Giving Compass’ Take:
• Jessica Eise and Natalie White describe the climate threats that Colombian coffee farmers report, including drought, landslides, increased pest and disease, and irregular seasons.
• How can funders help Colombian coffee farmers adapt? Can these farmers survive more dramatic climate change?
• One way to help communities cope with climate change is to support the creation of a climate adaptation action plan, see an example here.
In Colombia’s coffee-producing region of Risaralda, small trees run along the sharp incline of the Andes Mountains, carefully tended in tidy rows. Thousands of green coffee berries turn brilliant red as they ripen, ready to be harvested by hand. The steep hills here prevent mechanized techniques.
Its unique geography makes Colombia one of the world’s greatest coffee-producing nations, selling US$2.64 billion of mild, high-altitude Arabica beans to countries around the world each year. Only Brazil and Vietnam export more coffee.

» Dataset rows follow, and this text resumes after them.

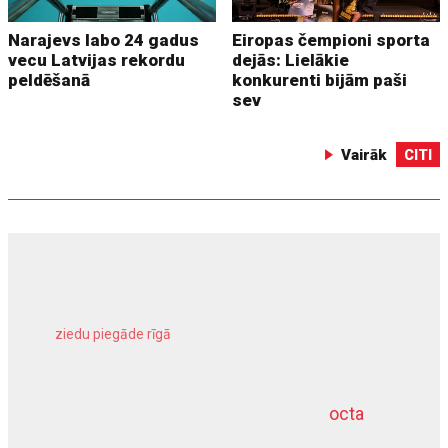
Narajevs labo 24 gadus
Eiropas čempioni sporta
vecu Latvijas rekordu
dejās: Lielākie
peldēšanā
konkurenti bijām paši
sev
Vairāk
CITI
ziedu piegāde rīgā
meliorācijas darbi
octa
dziļurbums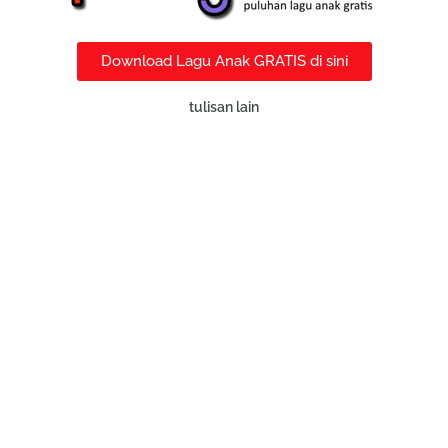
Download Lagu Anak GRATIS di sini
tulisan lain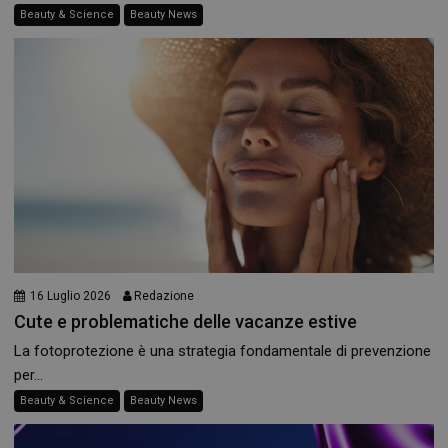
Beauty & Science
Beauty News
_ga
1 anno 1
Google LLC
mese
.panoramacosmetico.it
16 Luglio 2026
Redazione
Cute e problematiche delle vacanze estive
La fotoprotezione è una strategia fondamentale di prevenzione
per...
Beauty & Science
Beauty News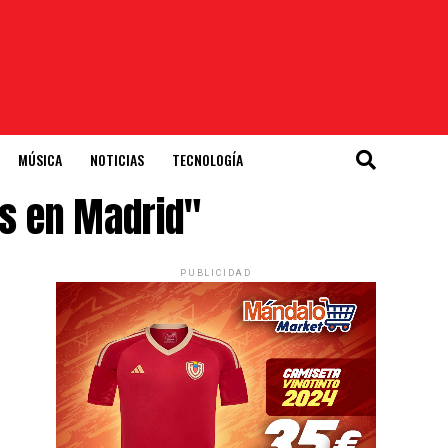
MÚSICA
NOTICIAS
TECNOLOGÍA
os en Madrid"
PUBLICIDAD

Despite their global reach, coffee farms in Colombia are generally family-owned and modest in size – perhaps 5 to 12 acres.
These fertile mountains already face weather-related risks, such as mudslides and erosion. Now, the country’s coffee region is increasingly vulnerable to climate change-induced disasters like flooding, drought, and invasive pests.
For the country’s 300,000 coffee producers, these extreme weather threats – coupled with the increasingly unpredictable seasons, crop disease and invasive insects associated with climate change – endanger their livelihoods.
Our research team went to Colombia in early 2018 to talk with the coffee farmers of Risaralda about how they are adapting to climate change.
We asked 45 farmers questions that tapped into the farmers’ own conceptualization of climate change.
Over 90 percent of the coffee farmers reported changes in average temperature. Seventy-four percent said droughts had gotten longer and worse, and 61 percent reported an increase in mountainside erosion and landslides because of more rain.
The farmers also perceived impacts of these environmental changes on their crops. Ninety-one percent reported changes in the flowering and fruiting cycles of the coffee plants. Seventy-five percent had noticed an increase in pests, and 59 percent reported an increase in crop disease.